Ci sono, comunque, anche i pagamenti: buste con centinaia, migliaia di euro, approntate daSalvatore Spinelli, l’uomo-portafoglio di Silvio Berlusconi. Troppi per premiare innocenti serate organizzate per assicurare il riposo del guerriero. E a cui si aggiungono anche gli affitti pagati nella casa residence di via Olgettina, a un passo dall’ospedale San Raffaele: una vera tana delle ragazze a disposizione del presidente. Ruby continua a smentire: “Non ho mai fatto sesso con il premier”, ha dichiarato ieri a Sky Tg24. “Silvio mi ha dato soldi perché aveva saputo della mia situazione difficile”. Ma nelle perquisizioni dei giorni scorsi alle ragazze sono stati trovati migliaia di euro, tutti in banconote da 500, e anche una busta con su scritto “Silvio”.
Nel decreto di perquisizione degli uffici di Spinelli, la Procura di Milano spiega che Minetti, Fede e Mora, “in concorso con ulteriori soggetti”, hanno “continuativamente svolto un’attività di induzione e favoreggiamento della prostituzione di soggetti maggiorenni e della minore El Mahroug Karima, individuando, selezionando, accompagnando un rilevante numero di giovani donne, che si sono prostituite con Silvio Berlusconi, presso le sue residenze, dietro pagamento di corrispettivo in denaro da parte di quest’ultimo, nonché gestendo e intermediando il sistema di retribuzione delle suddette ragazze a fronte dell’attività di prostituzione svolta”. La prosa è cruda, ma chiara.
Il plico nei Palazzi della politica romana
Tutto il resto, tutto il malloppone delle “prove evidenti” che condurranno Silvio Berlusconi diritto al giudizio immediato per prostituzione minorile e per concussione (per le pressioni esercitate nelle notte tra il 27 e il 28 maggio 2010 sui funzionari della Questura di Milano, affinché rilasciassero Ruby), sta nell’invito a comparire spedito al presidente del Consiglio e nelle 300 pagine mandate alla Camera per rinnovare la richiesta di perquisizione degli uffici di Spinelli, considerati “pertinenza della segreteria politica dell’onorevole Silvio Berlusconi”.
Sarà la Giunta per le autorizzazioni a procedere della Camera a decidere.
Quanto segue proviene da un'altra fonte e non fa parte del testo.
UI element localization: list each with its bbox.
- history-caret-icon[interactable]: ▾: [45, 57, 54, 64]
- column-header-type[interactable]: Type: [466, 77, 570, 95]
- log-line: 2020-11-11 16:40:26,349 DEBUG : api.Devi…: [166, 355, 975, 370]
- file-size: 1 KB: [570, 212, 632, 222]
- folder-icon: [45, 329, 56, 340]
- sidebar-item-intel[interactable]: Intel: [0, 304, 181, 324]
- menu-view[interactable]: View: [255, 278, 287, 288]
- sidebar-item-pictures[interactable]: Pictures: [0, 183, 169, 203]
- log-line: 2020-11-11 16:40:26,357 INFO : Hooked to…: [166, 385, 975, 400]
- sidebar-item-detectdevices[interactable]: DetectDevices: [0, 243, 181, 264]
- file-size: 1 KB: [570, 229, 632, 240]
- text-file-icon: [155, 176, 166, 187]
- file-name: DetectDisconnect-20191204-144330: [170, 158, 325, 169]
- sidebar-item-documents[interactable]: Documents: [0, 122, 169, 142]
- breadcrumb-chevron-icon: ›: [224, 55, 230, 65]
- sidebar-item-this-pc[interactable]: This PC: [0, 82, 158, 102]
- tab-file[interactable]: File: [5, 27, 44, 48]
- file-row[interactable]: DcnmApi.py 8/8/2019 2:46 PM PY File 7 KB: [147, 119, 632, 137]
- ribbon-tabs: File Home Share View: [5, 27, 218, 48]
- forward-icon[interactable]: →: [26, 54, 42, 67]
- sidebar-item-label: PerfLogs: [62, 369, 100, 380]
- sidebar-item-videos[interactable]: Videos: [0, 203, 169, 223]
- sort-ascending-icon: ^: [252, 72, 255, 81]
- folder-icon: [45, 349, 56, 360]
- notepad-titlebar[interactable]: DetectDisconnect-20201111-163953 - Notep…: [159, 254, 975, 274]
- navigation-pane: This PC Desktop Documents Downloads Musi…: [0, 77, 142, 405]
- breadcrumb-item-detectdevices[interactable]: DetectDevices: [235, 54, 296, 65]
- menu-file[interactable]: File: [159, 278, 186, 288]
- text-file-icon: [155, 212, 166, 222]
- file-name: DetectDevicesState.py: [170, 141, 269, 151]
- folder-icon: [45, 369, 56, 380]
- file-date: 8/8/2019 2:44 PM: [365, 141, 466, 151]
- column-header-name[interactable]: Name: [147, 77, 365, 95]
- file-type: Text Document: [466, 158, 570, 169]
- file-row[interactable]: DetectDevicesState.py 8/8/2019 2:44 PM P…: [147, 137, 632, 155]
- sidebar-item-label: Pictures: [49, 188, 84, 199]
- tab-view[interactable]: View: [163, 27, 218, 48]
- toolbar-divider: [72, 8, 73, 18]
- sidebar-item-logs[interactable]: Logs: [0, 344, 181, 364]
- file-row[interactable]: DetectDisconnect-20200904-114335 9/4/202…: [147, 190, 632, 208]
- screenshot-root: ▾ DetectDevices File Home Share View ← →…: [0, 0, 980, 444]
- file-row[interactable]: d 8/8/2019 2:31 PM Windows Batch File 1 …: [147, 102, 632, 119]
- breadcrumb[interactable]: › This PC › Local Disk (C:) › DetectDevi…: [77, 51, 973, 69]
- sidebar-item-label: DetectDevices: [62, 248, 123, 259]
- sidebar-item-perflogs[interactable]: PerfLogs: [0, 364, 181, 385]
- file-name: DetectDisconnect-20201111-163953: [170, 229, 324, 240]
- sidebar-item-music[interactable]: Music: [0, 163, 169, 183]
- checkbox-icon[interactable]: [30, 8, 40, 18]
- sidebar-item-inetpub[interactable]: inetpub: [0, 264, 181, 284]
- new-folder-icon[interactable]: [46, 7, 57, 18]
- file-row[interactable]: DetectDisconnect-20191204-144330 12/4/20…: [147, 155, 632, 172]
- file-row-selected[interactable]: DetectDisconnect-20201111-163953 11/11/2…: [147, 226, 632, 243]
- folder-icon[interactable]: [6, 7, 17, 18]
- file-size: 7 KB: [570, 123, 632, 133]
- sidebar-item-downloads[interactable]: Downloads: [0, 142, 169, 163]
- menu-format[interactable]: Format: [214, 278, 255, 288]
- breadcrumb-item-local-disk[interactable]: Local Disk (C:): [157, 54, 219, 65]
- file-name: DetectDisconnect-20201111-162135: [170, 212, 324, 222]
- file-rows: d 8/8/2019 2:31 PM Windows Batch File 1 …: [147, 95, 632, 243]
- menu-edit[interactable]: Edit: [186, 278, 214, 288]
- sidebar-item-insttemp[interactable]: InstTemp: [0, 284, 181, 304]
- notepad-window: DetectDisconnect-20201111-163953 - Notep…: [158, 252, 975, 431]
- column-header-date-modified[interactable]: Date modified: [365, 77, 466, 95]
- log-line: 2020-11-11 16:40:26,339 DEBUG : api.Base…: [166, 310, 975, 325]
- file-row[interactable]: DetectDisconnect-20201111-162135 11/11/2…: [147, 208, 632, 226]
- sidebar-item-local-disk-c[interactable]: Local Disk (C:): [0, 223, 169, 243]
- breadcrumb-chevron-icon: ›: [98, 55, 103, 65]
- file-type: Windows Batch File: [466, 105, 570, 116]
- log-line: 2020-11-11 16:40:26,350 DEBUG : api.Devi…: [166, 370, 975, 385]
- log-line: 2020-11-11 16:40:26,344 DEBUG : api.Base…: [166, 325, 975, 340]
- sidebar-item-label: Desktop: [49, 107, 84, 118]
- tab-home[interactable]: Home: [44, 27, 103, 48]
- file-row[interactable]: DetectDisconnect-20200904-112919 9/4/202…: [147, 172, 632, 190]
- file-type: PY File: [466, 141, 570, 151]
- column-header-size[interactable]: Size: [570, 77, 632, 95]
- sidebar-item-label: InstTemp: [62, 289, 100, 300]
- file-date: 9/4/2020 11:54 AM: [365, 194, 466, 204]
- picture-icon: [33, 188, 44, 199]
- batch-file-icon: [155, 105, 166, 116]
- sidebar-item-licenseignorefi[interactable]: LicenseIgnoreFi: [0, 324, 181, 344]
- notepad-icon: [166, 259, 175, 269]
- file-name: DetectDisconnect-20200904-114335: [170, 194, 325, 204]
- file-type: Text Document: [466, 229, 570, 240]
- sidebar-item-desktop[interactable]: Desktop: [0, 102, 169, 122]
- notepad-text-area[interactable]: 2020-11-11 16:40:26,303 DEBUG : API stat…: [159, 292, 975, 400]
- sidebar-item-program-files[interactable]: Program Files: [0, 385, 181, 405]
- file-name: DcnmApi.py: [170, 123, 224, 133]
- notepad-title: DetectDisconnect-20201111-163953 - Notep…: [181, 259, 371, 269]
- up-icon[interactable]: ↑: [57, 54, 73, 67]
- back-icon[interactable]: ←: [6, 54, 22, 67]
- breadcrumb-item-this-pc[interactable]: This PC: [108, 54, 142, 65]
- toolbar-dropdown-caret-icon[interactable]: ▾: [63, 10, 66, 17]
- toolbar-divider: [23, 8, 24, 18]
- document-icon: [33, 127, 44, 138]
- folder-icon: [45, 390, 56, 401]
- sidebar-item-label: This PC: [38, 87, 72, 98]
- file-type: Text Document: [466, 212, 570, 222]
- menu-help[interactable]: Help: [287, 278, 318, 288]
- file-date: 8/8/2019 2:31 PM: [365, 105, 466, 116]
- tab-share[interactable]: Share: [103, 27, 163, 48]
Intanto il plico è arrivato a Montecitorio ed è stato chiuso in cassaforte. Lo ha comunicato il presidente della Giunta,Pierluigi Castagnetti: “È arrivato alla Camera, ma non è stato aperto. Io mi trovo in Sicilia e ho anticipato il mio rientro a Roma da martedì a lunedì proprio per questo”. Anticipata di due giorni la riunione dell’organismo, che era prevista, su tutt’altro argomento, per mercoledì. “Visto che i pm hanno chiesto il giudizio immediato”, commenta Castagnetti, “si può immaginare che i magistrati ritengano di disporre già di prove sufficienti. Dunque la nostra decisione potrebbe non rivelarsi decisiva ai fini processuali”. Ma intanto il materiale che, secondo la Procura di Milano, incastra Berlusconi è approdato nei Palazzi della politica romana.